They are blurry, shaky images, but they offer a glimmer of hope for the desperate families: For the first time, a camera films the 41 workers who have been stuck in a partially collapsed highway tunnel in India for ten long days. You can see trapped people wearing protective helmets standing in a high part of the tunnel and communicating with the helpers outside via walkie-talkie.
“If you’re okay, come in front of the camera,” asks a rescuer. "All of you, come on camera." For the desperate families of the men who were at the scene of the accident, it was a relief to see the videos, wrote the Indian Express. "If necessary, take our house and land, but please bring our son back to us safely," the family of 22-year-old worker Pushkar Singh Airi previously told the media group "India Today".
Rescuers have been trying to free the 41 workers for days. After all: you are in contact with the men. And there's good news: Rescuers were reportedly able to build a second tube through which those trapped received their first hot meal in ten days. A rice and lentil dish was sent to the men in bottles.
Until then there was only a very narrow tube to the outside world through which the men received oxygen, dried fruit, popcorn and water. In the coming days, cell phones and chargers should also be able to reach them, reported the local television station NDTV. The trapped workers are already being provided with medication. Among other things, they were reportedly now suffering from headaches, constipation and claustrophobia.

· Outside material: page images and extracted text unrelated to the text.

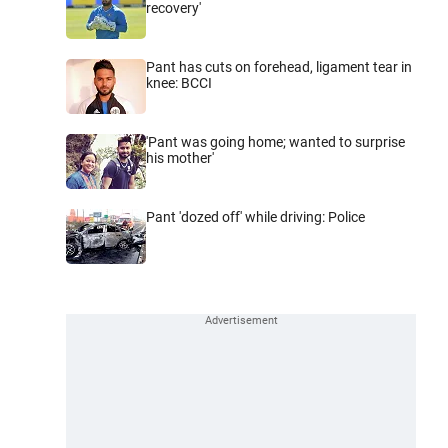
recovery'
Pant has cuts on forehead, ligament tear in
knee: BCCI
'Pant was going home; wanted to surprise
his mother'
Pant 'dozed off' while driving: Police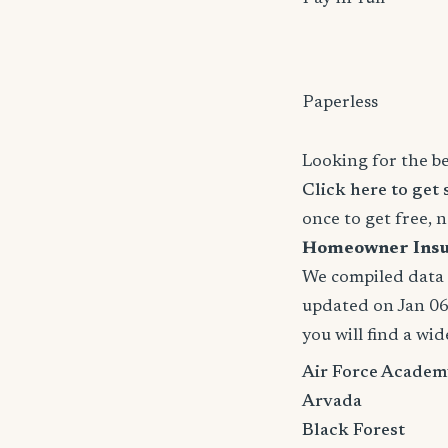
Paperless
Looking for the b
Click here to get 
once to get free, 
Homeowner Insura
We compiled data a
updated on Jan 06,
you will find a wid
Air Force Academ
Arvada
Black Forest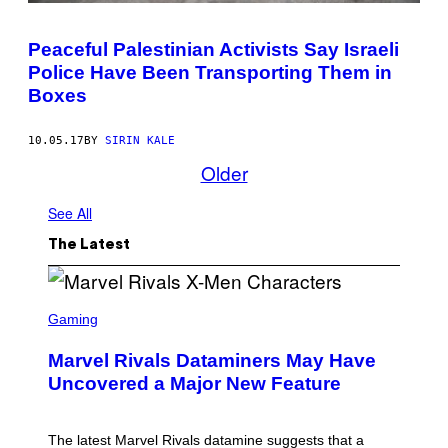
Peaceful Palestinian Activists Say Israeli
Police Have Been Transporting Them in
Boxes
10.05.17
BY
SIRIN KALE
Older
See All
The Latest
S
C
Gaming
R
E
Marvel Rivals Dataminers May Have
E
N
Uncovered a Major New Feature
S
H
O
T
The latest Marvel Rivals datamine suggests that a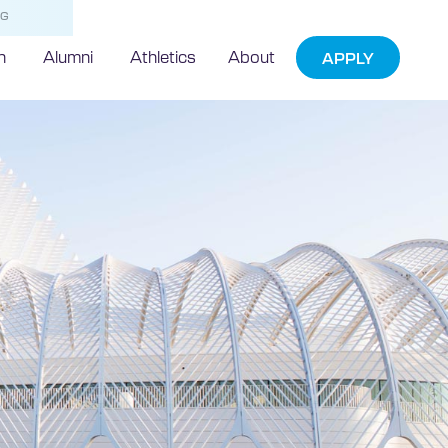
NG
h
Alumni
Athletics
About
APPLY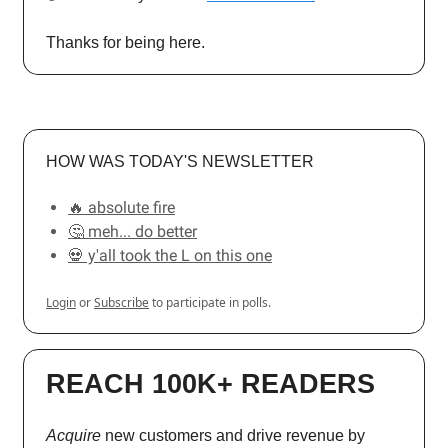
Thanks for being here.
HOW WAS TODAY'S NEWSLETTER
🔥 absolute fire
🤔 meh... do better
💀 y'all took the L on this one
Login
or
Subscribe
to participate in polls.
REACH 100K+ READERS
Acquire
new customers and drive revenue by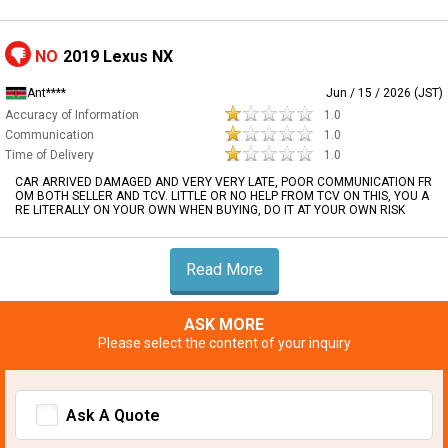
NO
2019 Lexus NX
Ant****
Jun / 15 / 2026 (JST)
Accuracy of Information
1.0
Communication
1.0
Time of Delivery
1.0
CAR ARRIVED DAMAGED AND VERY VERY LATE, POOR COMMUNICATION FR
OM BOTH SELLER AND TCV. LITTLE OR NO HELP FROM TCV ON THIS, YOU A
RE LITERALLY ON YOUR OWN WHEN BUYING, DO IT AT YOUR OWN RISK
Read More
ASK MORE
Please select the content of your inquiry
Ask A Quote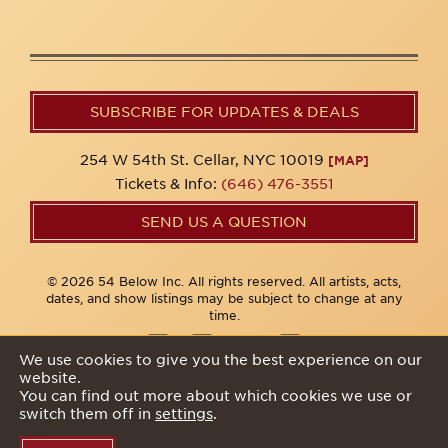
SUBSCRIBE FOR UPDATES & DEALS
254 W 54th St. Cellar, NYC 10019
[MAP]
Tickets & Info:
(646) 476-3551
SEND US A QUESTION
© 2026 54 Below Inc. All rights reserved. All artists, acts,
dates, and show listings may be subject to change at any
time.
We use cookies to give you the best experience on our
website.
Privacy Policy
You can find out more about which cookies we use or
switch them off in
settings
.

Construction work on a 4.5-kilometer-long highway tunnel was well underway when it partially collapsed following a landslide on November 12. The scene of the accident is near the small town of Uttarkashi in the Himalayan state of Uttarakhand - a region with many Hindu temples that attracts pilgrims. The tunnel was intended to improve connections there.
The workers are stuck behind dozens of meters of rubble. Initially, the authorities promised a quick rescue. But attempts with different machines repeatedly failed. The scree is hard and the terrain is unsafe. On Friday, work with a drilling rig was stopped after a crack could clearly be heard opening up inside the mountain.

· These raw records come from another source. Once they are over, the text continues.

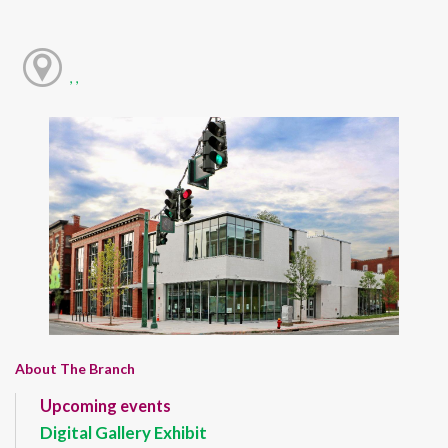
, ,
About The Branch
Upcoming events
Digital Gallery Exhibit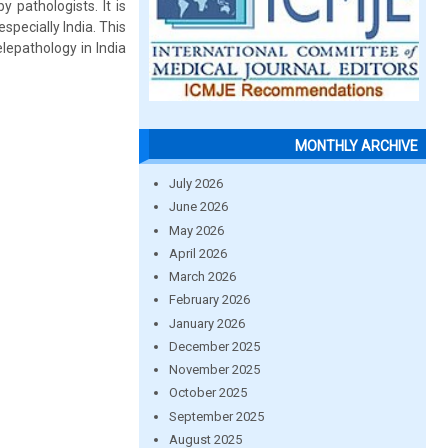
 pathologists. It is
specially India. This
lepathology in India
MONTHLY ARCHIVE
July 2026
June 2026
May 2026
April 2026
March 2026
February 2026
January 2026
December 2025
November 2025
October 2025
September 2025
August 2025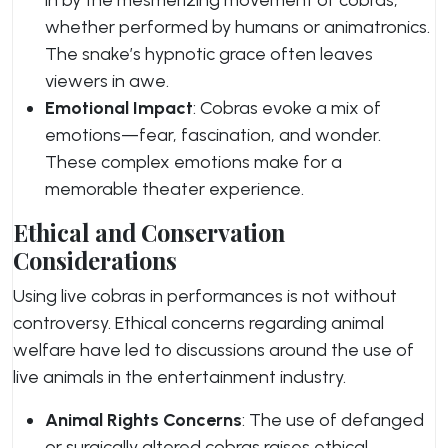
in by the mesmerizing movement of cobras,
whether performed by humans or animatronics.
The snake’s hypnotic grace often leaves
viewers in awe.
Emotional Impact
: Cobras evoke a mix of
emotions—fear, fascination, and wonder.
These complex emotions make for a
memorable theater experience.
Ethical and Conservation
Considerations
Using live cobras in performances is not without
controversy. Ethical concerns regarding animal
welfare have led to discussions around the use of
live animals in the entertainment industry.
Animal Rights Concerns
: The use of defanged
or surgically altered cobras raises ethical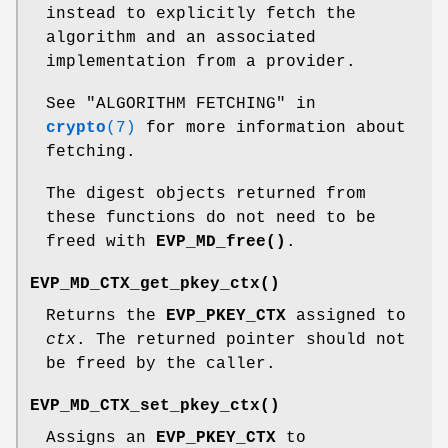
instead to explicitly fetch the
algorithm and an associated
implementation from a provider.
See "ALGORITHM FETCHING" in
crypto
(7)
for more information about
fetching.
The digest objects returned from
these functions do not need to be
freed with
EVP_MD_free()
.
EVP_MD_CTX_get_pkey_ctx()
Returns the
EVP_PKEY_CTX
assigned to
ctx
. The returned pointer should not
be freed by the caller.
EVP_MD_CTX_set_pkey_ctx()
Assigns an
EVP_PKEY_CTX
to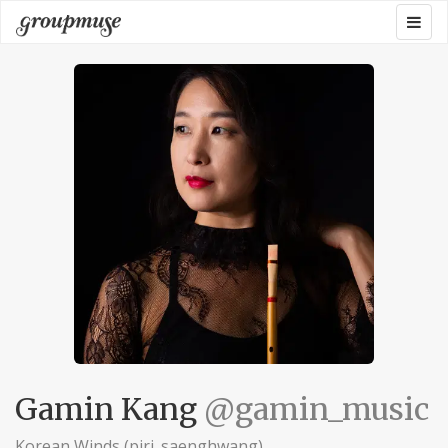
Skip
Togg
Groupmuse
to
navig
content
Gamin Kang
@gamin_music
Korean Winds (piri. saenghwang)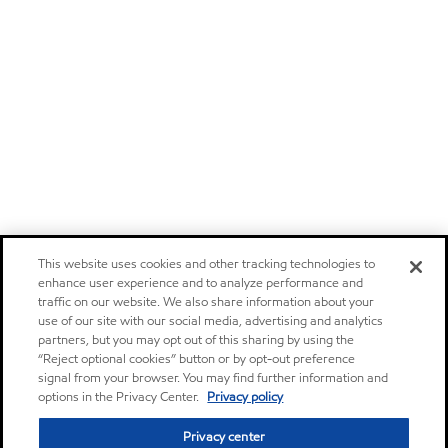
This website uses cookies and other tracking technologies to
enhance user experience and to analyze performance and
traffic on our website. We also share information about your
use of our site with our social media, advertising and analytics
partners, but you may opt out of this sharing by using the
“Reject optional cookies” button or by opt-out preference
signal from your browser. You may find further information and
options in the Privacy Center.
Privacy policy
Privacy center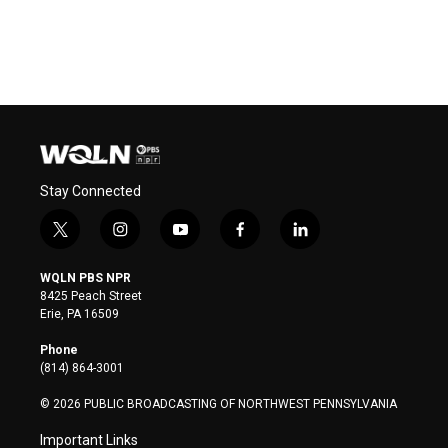
Stay Connected
t
i
y
f
l
w
n
o
a
i
i
s
u
c
n
WQLN PBS NPR
t
t
t
e
k
8425 Peach Street
t
a
u
b
e
Erie, PA 16509
e
g
b
o
d
r
r
e
o
i
Phone
a
k
n
(814) 864-3001
m
© 2026 PUBLIC BROADCASTING OF NORTHWEST PENNSYLVANIA
Important Links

The helpers are now trying to drill holes from three sides. Prime Minister Narendra Modi announced that it was essential to maintain the morale of men. But how long they will have to endure in a small space is currently completely unclear.
At the weekend, the authorities announced that they would take care of accommodation, food and medical care for the waiting families, as the local news agency ANI reported. Several politicians and officials have already visited the scene of the accident.

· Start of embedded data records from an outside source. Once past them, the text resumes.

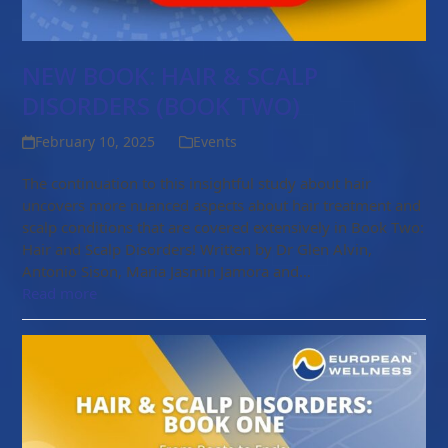
NEW BOOK: HAIR & SCALP
DISORDERS (BOOK TWO)
February 10, 2025
Events
The continuation to this insightful study about hair
uncovers more nuanced aspects about hair treatment and
scalp conditions that are covered extensively in Book Two:
Hair and Scalp Disorders! Written by Dr Glen Alvin,
Antonio Sison, Maria Jasmin Jamora and…
Read more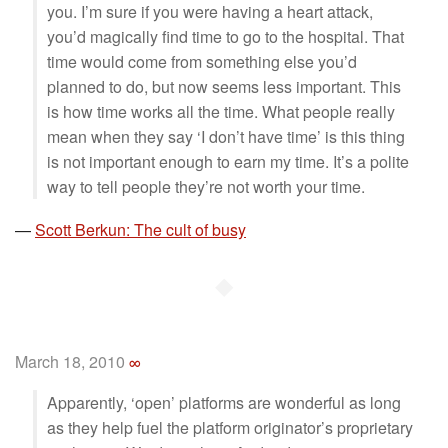
you. I’m sure if you were having a heart attack,
you’d magically find time to go to the hospital. That
time would come from something else you’d
planned to do, but now seems less important. This
is how time works all the time. What people really
mean when they say ‘I don’t have time’ is this thing
is not important enough to earn my time. It’s a polite
way to tell people they’re not worth your time.
—
Scott Berkun: The cult of busy
◆
March 18, 2010
∞
Apparently, ‘open’ platforms are wonderful as long
as they help fuel the platform originator’s proprietary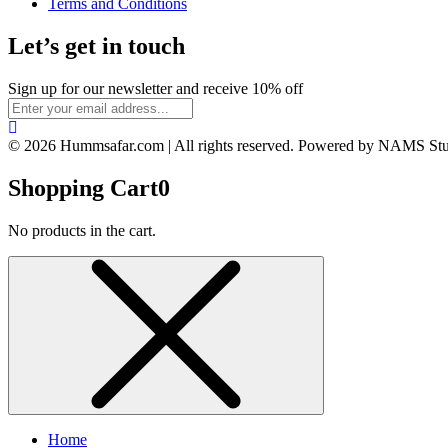
Terms and Conditions
Let’s get in touch
Sign up for our newsletter and receive 10% off
© 2026 Hummsafar.com | All rights reserved. Powered by NAMS St
Shopping Cart
0
No products in the cart.
Home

The Indian tunnel drama brings back memories of the daring rescue of a youth soccer team from a suddenly flooded cave in Thailand five years ago. Media from all over the world reported for days on the spectacular and highly risky rescue operation in the Tham Luang Cave. Finally, the trapped people were brought out into the open by special divers from, among other places, Great Britain and Australia.
The Indian government has now contacted experts who were involved in this successful rescue mission in Thailand in the hope that there will also be a happy ending for the prisoners in the tunnel. Experts from Norway were also contacted. The good news is: there is still hope. Anurag Jain from the Transport Ministry was convinced: "It will take some time, but we will get them out eventually."